Nous devons faire beaucoup pour qu’un instituteur de 62 ans ne voie pas arriver avec anxiété sa 41e rentrée, pour qu’une infirmière n’envisage pas avec angoisse les soins à domicile qu’elle devra prodiguer jusqu’à 65 ans, pour qu’un ouvrier du bâtiment ne monte plus dans les échafaudages dans le froid et l’humidité alors que ses forces déclinent.

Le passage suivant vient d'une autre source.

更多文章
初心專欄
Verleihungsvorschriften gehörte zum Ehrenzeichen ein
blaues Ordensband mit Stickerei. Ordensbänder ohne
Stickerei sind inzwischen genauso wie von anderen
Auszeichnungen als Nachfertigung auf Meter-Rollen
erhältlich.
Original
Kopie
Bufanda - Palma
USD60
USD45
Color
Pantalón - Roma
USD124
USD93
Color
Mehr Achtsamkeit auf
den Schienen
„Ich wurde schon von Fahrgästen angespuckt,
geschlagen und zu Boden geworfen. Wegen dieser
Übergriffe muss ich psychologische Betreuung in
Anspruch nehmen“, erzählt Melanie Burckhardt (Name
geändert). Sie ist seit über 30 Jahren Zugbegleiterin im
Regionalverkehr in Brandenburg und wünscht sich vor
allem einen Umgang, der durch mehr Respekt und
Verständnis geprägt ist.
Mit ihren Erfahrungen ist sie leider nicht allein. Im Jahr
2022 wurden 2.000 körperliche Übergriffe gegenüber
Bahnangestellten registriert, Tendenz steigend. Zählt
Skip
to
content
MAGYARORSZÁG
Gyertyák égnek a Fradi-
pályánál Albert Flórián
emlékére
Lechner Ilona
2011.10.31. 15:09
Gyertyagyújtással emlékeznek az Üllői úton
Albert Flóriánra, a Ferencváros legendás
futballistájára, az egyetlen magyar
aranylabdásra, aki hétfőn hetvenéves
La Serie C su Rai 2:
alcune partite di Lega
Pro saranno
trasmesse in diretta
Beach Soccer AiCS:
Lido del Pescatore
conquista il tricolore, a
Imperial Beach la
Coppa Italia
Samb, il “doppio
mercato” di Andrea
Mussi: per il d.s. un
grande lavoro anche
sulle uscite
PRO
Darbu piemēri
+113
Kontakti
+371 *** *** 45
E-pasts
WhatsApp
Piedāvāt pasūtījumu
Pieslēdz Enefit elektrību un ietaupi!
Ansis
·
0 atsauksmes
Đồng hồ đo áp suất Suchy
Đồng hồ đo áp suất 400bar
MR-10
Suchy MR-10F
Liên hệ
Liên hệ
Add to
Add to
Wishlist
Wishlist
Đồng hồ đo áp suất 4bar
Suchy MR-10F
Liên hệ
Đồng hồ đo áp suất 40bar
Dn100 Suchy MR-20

Et puis, je voudrais aussi rappeler ce que nous devons aux combats des travailleurs et des salariés, organisés dans les syndicats. Sans les syndicats, il n’y aurait pas de 1er mai, pas de Smic, pas de durée légale du travail, pas de congés payés, pas de sécurité sociale, pas de caisses de retraite, pas de code du travail, pas de médecine du travail, pas d’inspection du travail. Tous ces droits ont été acquis par nos aînés, pas à pas, après d’âpres négociations, des concessions de part et d’autre, et parfois des manifestations, des grèves. Et les organismes auxquels ils ont donné vie pour qu’ils soient gérés et améliorés année après année fonctionnent sous le régime du paritarisme : ce sont les représentants des travailleurs qui en assurent la direction.

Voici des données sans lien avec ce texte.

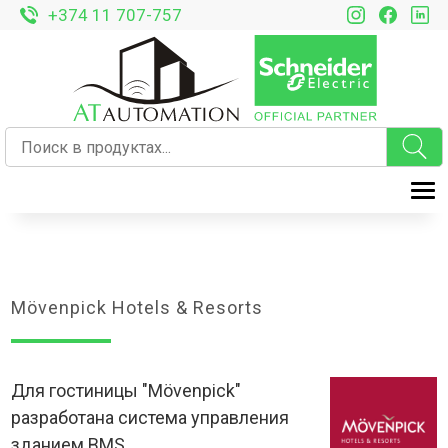
+374 11 707-757
T
Mövenpick Hotels & Resorts
Для гостиницы "Mövenpick"
разработана система управления
зданием BMS.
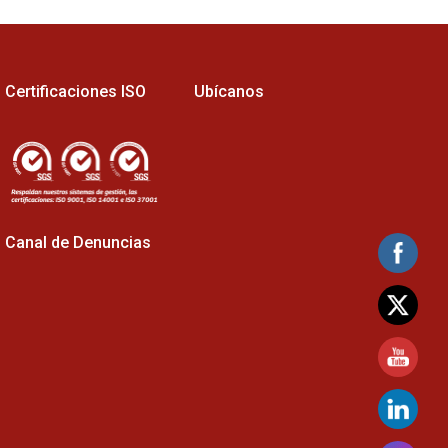
Certificaciones ISO
Ubícanos
Canal de Denuncias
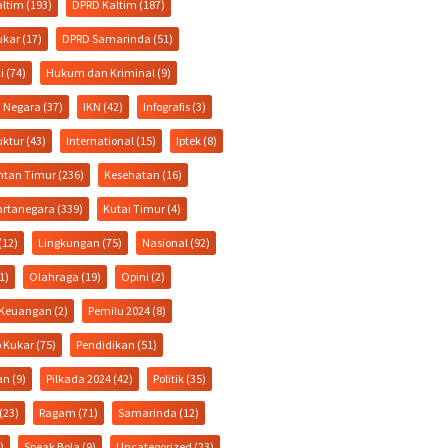
altim
(193)
DPRD Kaltim
(187)
ukar
(17)
DPRD Samarinda
(51)
i
(74)
Hukum dan Kriminal
(9)
a Negara
(37)
IKN
(42)
Infografis
(3)
uktur
(43)
International
(15)
Iptek
(8)
ntan Timur
(236)
Kesehatan
(16)
artanegara
(339)
Kutai Timur
(4)
(12)
Lingkungan
(75)
Nasional
(92)
1)
Olahraga
(19)
Opini
(2)
& Keuangan
(2)
Pemilu 2024
(8)
 Kukar
(75)
Pendidikan
(51)
an
(9)
Pilkada 2024
(42)
Politik
(35)
(23)
Ragam
(71)
Samarinda
(12)
)
Speak Bola
(9)
Uncategorized
(23)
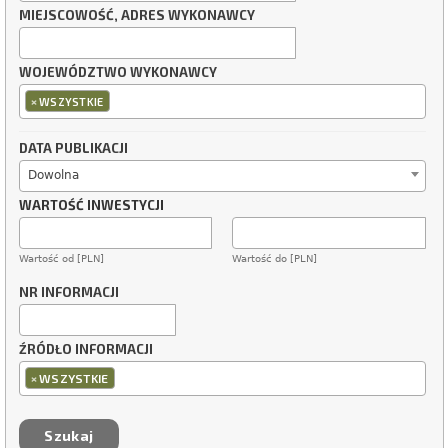
MIEJSCOWOŚĆ, ADRES WYKONAWCY
WOJEWÓDZTWO WYKONAWCY
×
WSZYSTKIE
DATA PUBLIKACJI
Dowolna
WARTOŚĆ INWESTYCJI
Wartość od [PLN]
Wartość do [PLN]
NR INFORMACJI
ŹRÓDŁO INFORMACJI
×
WSZYSTKIE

Vous le savez, nous sommes à quelques jours d’une échéance électorale importante pour notre pays, et je me garderais bien aujourd’hui de vous donner le moindre souhait ni le moindre pronostic, en tout cas pas avec cette écharpe. Mais ce 1er mai et la Fête du travail à laquelle il fait référence ont pris cette année une dimension très particulière. A chacun si ce n’est déjà fait de se faire son opinion d’ici dimanche prochain, mais je crois qu’un pays, une société ne peuvent avancer que si on prend garde à tenir compte des leçons de l’histoire, si on donne toute sa valeur au mot travail, si on prend les moyens pour éviter qu’il y ait un rapport de 1 à 600 ou 1000 entre le salaire minimum et celui de quelques dirigeants, pour un simple désir de justice sociale, et qu’on accorde le même regard à chacun, quelque soit son travail.

Nous vivons dans un monde où la hiérarchie est omniprésente, qui stratifie les rapports entre les femmes et les hommes. A vous, à nous d’apporter de la justice, de l’attention à notre voisin, à notre collègue, à notre concitoyen,  pour rendre notre commune, notre société, notre pays plus supportables, plus vivables.